YOUR ASSIGNMENT.
From the data below, retype exactly the lines starting with the one that contains "По методу получения" and ending with the one that contains "vytlačené aktuálne mapy", both included.

THE INPUT.
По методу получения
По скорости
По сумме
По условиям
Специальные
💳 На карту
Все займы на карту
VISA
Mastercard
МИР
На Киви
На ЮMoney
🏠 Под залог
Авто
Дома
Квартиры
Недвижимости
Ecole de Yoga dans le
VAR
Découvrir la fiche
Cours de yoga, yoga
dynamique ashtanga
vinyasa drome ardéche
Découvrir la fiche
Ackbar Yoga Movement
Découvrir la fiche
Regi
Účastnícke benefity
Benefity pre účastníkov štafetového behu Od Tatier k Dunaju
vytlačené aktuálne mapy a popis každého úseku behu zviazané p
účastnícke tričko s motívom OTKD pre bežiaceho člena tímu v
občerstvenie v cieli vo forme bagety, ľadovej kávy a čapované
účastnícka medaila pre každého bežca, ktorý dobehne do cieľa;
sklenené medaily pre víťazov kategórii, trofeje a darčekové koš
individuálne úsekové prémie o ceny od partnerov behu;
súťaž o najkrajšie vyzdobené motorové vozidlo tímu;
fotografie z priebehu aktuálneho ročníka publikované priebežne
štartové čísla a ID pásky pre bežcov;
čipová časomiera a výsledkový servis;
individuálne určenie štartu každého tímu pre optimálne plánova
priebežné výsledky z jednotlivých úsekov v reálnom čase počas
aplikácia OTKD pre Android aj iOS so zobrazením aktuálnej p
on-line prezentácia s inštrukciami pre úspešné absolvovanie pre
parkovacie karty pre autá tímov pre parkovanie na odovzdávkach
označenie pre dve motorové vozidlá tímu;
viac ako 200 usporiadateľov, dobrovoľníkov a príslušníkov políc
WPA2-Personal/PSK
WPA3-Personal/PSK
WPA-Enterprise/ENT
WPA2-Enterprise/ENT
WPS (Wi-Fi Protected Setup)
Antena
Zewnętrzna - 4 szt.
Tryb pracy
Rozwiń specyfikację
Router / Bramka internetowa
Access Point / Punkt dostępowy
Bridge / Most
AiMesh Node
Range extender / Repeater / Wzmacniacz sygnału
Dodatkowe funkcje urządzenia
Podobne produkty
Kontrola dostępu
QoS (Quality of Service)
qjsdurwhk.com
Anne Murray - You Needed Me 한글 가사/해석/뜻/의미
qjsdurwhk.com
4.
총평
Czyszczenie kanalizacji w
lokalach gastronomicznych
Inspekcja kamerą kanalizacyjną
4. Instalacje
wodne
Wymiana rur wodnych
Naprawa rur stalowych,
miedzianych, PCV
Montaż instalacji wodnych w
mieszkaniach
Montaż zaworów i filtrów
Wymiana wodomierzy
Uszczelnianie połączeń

---

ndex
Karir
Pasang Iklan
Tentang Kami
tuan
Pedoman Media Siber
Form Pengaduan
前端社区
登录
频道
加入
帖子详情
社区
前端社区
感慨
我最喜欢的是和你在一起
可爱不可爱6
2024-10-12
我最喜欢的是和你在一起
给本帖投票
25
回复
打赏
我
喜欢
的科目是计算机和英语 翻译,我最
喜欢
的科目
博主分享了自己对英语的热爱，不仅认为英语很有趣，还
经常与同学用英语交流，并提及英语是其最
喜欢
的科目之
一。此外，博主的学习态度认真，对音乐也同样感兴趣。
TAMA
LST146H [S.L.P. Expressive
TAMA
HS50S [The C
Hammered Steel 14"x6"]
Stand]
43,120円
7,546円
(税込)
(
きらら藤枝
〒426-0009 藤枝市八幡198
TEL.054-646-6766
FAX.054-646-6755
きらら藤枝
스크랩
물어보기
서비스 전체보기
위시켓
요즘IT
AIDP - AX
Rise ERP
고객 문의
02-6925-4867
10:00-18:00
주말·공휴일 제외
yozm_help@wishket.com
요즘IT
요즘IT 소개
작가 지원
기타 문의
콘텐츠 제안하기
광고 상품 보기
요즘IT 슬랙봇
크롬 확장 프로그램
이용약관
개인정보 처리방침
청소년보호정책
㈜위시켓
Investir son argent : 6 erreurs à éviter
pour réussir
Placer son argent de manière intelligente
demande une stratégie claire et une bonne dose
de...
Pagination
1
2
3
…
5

ANSWER TO THIS PROBLEM.
По методу получения
По скорости
По сумме
По условиям
Специальные
💳 На карту
Все займы на карту
VISA
Mastercard
МИР
На Киви
На ЮMoney
🏠 Под залог
Авто
Дома
Квартиры
Недвижимости
Ecole de Yoga dans le
VAR
Découvrir la fiche
Cours de yoga, yoga
dynamique ashtanga
vinyasa drome ardéche
Découvrir la fiche
Ackbar Yoga Movement
Découvrir la fiche
Regi
Účastnícke benefity
Benefity pre účastníkov štafetového behu Od Tatier k Dunaju
vytlačené aktuálne mapy a popis každého úseku behu zviazané p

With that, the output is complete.